If I apologize again, will it help at all?

Things are getting harder for you now. You're lashing out at those around you, drinking to excess every night. You quit your job in a screaming matching with your boss. People are starting to worry. You can't remember things being this bad because, well... things are getting harder to remember at all.

Fuzzy, staticky, nondescript. You have a sister you think, but you can't remember her name. I remind you that she lives in Wichita along with my sister Heather and has the same color of hair and a birthday just a month apart. I go on to describe her house and car and wife and their new dog with its odd blotchy-black markings. You shudder as I describe her. The twisting in your guts tells you that I'm describing your sister as mine, but you can't remember her clearly enough to be certain.

Thanksgiving rolls around and your friends forget to invite you to their party. They beg me to attend and I graciously ask them for a plus one. You spend the entire time sitting in silence at the end of the table. No one speaks a word to you. I try to include you in the conversation, but everyone else stares through you, puzzled, and then returns to the previous topic.

I really am trying. I don't want to hurt you. But we can't help who we are.

And then you're barely out of bed most days. I bring you groceries and keep the basic necessities of life stocked in your apartment. The cynical will say that I'm just prolonging the life of my prey, but I really do care about you. I want you to get better, to be the one who escapes my pull; but it's looking grim as always. At the very least I can make the end easier.

You always ask me not to leave. You have no other friends in town. You think you're new here, but that doesn't feel quite right. When I'm not around, the world feels like a record skipping. Your reflection in the mirror is hazy, the most noticeable feature being your color-drained eyes. You aren't hungry, but you've never eaten a meal in your life.

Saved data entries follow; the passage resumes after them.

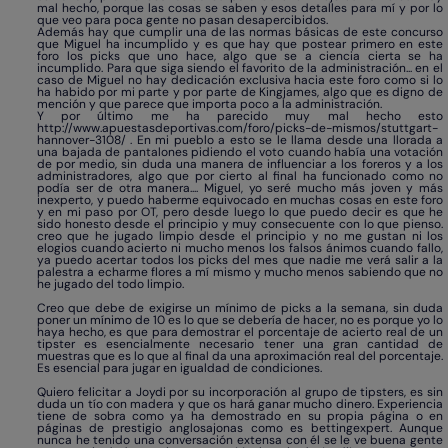
mal hecho, porque las cosas se saben y esos detalles para mí y por lo
que veo para poca gente no pasan desapercibidos.
Además hay que cumplir una de las normas básicas de este concurso
que Miguel ha incumplido y es que hay que postear primero en este
foro los picks que uno hace, algo que se a ciencia cierta se ha
incumplido. Para que siga siendo el favorito de la administración... en el
caso de Miguel no hay dedicación exclusiva hacia este foro como si lo
ha habido por mi parte y por parte de Kingjames, algo que es digno de
mención y que parece que importa poco a la administración.
Y por último me ha parecido muy mal hecho esto
http://www.apuestasdeportivas.com/foro/picks-de-mismos/stuttgart-
hannover-3108/
. En mi pueblo a esto se le llama desde una llorada a
una bajada de pantalones pidiendo el voto cuando había una votación
de por medio, sin duda una manera de influenciar a los foreros y a los
administradores, algo que por cierto al final ha funcionado como no
podía ser de otra manera.... Miguel, yo seré mucho más joven y más
inexperto, y puedo haberme equivocado en muchas cosas en este foro
y en mi paso por OT, pero desde luego lo que puedo decir es que he
sido honesto desde el principio y muy consecuente con lo que pienso.
creo que he jugado limpio desde el principio y no me gustan ni los
elogios cuando acierto ni mucho menos los falsos ánimos cuando fallo,
ya puedo acertar todos los picks del mes que nadie me verá salir a la
palestra a echarme flores a mí mismo y mucho menos sabiendo que no
he jugado del todo limpio.
Creo que debe de exigirse un mínimo de picks a la semana, sin duda
poner un mínimo de 10 es lo que se debería de hacer, no es porque yo lo
haya hecho, es que para demostrar el porcentaje de acierto real de un
tipster es esencialmente necesario tener una gran cantidad de
muestras que es lo que al final da una aproximación real del porcentaje.
Es esencial para jugar en igualdad de condiciones.
Quiero felicitar a Joydi por su incorporación al grupo de tipsters, es sin
duda un tío con madera y que os hará ganar mucho dinero. Experiencia
tiene de sobra como ya ha demostrado en su propia página o en
páginas de prestigio anglosajonas como es bettingexpert. Aunque
nunca he tenido una conversación extensa con él se le ve buena gente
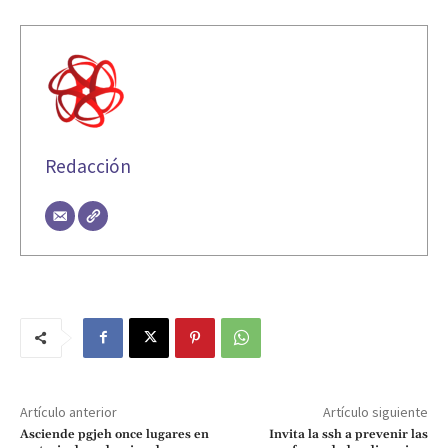
Redacción
Artículo anterior
Artículo siguiente
Asciende pgjeh once lugares en
Invita la ssh a prevenir las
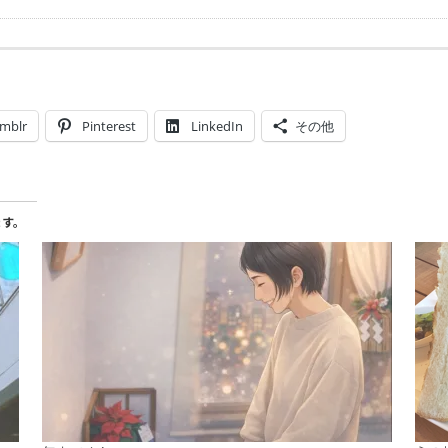
mblr
Pinterest
LinkedIn
その他
ます。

And so I sing you your favorite song in your voice as you dissolve into silver wisps of mercury. Your body swirls into oblivion, beads of liquid life sinking into my skin. Another reflection put to rest. I'm sorry; as always. You were so kind, so talented, so interesting, so sweet. You wanted someone who could see all the best parts in you.

Unfortunately for you, I did. And I'm not a person.

I don't enjoy taking away your voice, your friends, your passions, your soul; quite the opposite. If I could take less and still exist, I would. I really do like being friends with humans; their rich tapestries of emotions, their capacity for love and kindness. I want those things too, but they are not natural to me. I have to take them. Don't worry though, I'll put them to good use.

I can already feel your memories starting to fuzz and lose form. I need to make a new friend.